Neuronal precursor-restricted transduction via in utero CNS gene delivery of a novel bipartite HSV amplicon/transposase hybrid vector

The ability to modify genetically in utero the precursors of neuronal lineage contributing to multiple postmitotic cell types in the adult central nervous system would provide a means to evaluate strategies to ameliorate conditions affecting cellular patterning, metabolism, or survival. The herpes simplex virus (HSV)-derived amplicon, a vector devoid of viral genes and with the largest known payload capacity, normally exists episomally within nuclei of transduced cells, thus precluding conveyance during mitosis. Herein, we modify the Tc1-like Sleeping Beauty (SB) transposon system to create an integrating amplicon vector platform wherein provision of transposase in trans effectively catalyzes integration of a transgenomic segment. Cotransduction with a Rous sarcoma virus promoter-driven beta-galactosidase-neomycin (beta geo) fusion flanked by SB terminal repeats (HSVT-beta geo) and a second expressing the SB transposase gene under HSV immediate-early 4/5 gene promoter control (HSVsb) resulted in integration and extension of expression duration.
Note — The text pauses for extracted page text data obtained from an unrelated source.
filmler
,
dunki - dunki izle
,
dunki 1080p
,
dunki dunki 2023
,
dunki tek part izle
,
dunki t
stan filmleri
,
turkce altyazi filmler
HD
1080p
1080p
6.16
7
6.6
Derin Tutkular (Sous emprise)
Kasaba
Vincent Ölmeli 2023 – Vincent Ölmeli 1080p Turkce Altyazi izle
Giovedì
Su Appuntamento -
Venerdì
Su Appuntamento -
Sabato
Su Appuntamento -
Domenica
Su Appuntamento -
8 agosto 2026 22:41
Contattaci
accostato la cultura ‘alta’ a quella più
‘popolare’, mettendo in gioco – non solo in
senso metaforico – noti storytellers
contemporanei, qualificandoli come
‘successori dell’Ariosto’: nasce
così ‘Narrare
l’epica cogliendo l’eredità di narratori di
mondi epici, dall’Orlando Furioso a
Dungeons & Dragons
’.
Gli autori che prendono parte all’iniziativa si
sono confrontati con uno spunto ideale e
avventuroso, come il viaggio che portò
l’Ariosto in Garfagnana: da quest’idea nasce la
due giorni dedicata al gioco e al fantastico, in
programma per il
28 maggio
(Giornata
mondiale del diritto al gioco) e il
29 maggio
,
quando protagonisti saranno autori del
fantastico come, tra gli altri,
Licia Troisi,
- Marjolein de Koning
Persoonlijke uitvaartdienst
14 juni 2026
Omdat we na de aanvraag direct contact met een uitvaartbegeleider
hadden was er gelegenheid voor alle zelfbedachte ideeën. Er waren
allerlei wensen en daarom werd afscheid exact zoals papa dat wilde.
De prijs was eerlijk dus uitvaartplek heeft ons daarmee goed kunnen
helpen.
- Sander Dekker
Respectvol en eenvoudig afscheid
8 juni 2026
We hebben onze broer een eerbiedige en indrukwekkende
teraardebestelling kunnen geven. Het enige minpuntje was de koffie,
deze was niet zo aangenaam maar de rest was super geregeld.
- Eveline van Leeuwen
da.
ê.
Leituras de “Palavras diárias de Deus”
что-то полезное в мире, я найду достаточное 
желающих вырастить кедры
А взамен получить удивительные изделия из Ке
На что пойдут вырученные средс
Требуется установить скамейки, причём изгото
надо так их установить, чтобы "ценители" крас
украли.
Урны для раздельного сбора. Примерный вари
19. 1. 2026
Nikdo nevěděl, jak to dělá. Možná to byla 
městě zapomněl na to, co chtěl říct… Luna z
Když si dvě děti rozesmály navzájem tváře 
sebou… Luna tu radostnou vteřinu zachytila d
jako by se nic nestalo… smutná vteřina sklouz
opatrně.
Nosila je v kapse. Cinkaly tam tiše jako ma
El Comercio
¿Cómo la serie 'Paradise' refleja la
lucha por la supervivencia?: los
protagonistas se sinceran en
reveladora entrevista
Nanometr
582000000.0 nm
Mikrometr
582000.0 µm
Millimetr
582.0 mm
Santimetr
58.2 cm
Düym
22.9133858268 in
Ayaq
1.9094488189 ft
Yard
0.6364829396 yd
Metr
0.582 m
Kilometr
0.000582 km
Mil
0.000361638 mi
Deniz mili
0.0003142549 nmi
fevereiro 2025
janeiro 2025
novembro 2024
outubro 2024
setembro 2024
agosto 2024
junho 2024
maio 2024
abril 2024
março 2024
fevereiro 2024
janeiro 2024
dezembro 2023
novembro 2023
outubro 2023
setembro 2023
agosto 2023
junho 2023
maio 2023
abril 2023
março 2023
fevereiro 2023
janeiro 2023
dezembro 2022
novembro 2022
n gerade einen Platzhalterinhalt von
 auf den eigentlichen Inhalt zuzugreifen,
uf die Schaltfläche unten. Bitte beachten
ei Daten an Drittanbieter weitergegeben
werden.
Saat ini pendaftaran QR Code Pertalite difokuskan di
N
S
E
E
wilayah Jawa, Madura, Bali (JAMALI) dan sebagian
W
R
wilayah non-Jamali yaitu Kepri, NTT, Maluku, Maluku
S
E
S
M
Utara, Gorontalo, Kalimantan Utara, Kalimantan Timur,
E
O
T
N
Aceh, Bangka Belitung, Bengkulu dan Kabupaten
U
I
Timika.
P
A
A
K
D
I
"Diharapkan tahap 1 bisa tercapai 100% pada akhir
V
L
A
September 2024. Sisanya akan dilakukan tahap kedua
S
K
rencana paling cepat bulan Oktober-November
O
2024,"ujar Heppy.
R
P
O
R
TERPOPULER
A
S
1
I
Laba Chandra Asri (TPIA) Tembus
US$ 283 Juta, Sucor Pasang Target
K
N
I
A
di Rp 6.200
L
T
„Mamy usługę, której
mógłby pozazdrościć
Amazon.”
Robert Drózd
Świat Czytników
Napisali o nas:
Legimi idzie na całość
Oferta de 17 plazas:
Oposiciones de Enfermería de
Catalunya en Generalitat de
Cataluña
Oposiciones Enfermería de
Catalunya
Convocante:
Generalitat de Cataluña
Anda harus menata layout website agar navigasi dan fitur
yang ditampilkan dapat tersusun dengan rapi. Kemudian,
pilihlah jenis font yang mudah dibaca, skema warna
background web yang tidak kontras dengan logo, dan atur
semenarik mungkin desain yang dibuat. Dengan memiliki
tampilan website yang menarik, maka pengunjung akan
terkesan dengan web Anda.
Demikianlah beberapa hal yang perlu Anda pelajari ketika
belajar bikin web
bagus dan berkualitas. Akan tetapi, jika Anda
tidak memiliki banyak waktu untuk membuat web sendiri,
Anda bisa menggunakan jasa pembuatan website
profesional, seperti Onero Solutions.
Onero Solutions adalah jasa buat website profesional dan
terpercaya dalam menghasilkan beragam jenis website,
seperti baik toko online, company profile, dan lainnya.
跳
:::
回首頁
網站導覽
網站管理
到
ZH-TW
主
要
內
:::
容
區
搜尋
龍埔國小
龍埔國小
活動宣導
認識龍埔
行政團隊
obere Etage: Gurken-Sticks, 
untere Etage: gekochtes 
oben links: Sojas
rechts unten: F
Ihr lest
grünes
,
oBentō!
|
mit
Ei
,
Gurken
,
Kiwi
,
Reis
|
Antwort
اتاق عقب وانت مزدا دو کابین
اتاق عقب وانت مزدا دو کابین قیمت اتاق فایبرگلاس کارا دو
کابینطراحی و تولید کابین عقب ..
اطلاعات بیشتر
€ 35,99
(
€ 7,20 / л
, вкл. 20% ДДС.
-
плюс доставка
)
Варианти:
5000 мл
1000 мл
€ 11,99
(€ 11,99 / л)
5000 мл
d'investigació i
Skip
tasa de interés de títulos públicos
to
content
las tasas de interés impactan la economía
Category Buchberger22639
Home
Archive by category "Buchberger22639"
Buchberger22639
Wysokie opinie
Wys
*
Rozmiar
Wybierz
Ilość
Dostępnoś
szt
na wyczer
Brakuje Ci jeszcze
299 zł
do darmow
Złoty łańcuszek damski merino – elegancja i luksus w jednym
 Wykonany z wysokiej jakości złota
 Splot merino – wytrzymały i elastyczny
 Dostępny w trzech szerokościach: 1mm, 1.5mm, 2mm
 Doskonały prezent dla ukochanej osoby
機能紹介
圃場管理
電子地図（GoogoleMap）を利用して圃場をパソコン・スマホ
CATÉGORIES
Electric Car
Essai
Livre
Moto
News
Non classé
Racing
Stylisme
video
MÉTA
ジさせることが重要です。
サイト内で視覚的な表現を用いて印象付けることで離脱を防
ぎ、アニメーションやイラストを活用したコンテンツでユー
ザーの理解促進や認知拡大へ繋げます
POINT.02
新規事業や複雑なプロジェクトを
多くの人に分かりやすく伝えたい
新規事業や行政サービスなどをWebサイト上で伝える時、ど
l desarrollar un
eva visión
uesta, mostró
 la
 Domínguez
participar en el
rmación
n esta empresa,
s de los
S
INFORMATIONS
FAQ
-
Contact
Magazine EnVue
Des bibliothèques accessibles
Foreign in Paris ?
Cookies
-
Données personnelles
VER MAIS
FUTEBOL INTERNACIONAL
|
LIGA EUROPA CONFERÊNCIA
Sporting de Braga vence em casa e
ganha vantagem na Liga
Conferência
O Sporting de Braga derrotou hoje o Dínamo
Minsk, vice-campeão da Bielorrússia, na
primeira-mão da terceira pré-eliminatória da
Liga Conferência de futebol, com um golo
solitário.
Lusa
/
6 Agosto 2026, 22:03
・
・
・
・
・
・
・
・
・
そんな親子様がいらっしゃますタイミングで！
Most notably, in utero intraventricular application led to extensive transgene expression within neuronal precursors and their derivatives without attendant adverse consequences, suggesting this new platform could be used to evaluate prenatally the function of gene products in neuronal lineages and evaluate therapeutic strategies for correction of genetic abnormalities affecting the developing CNS.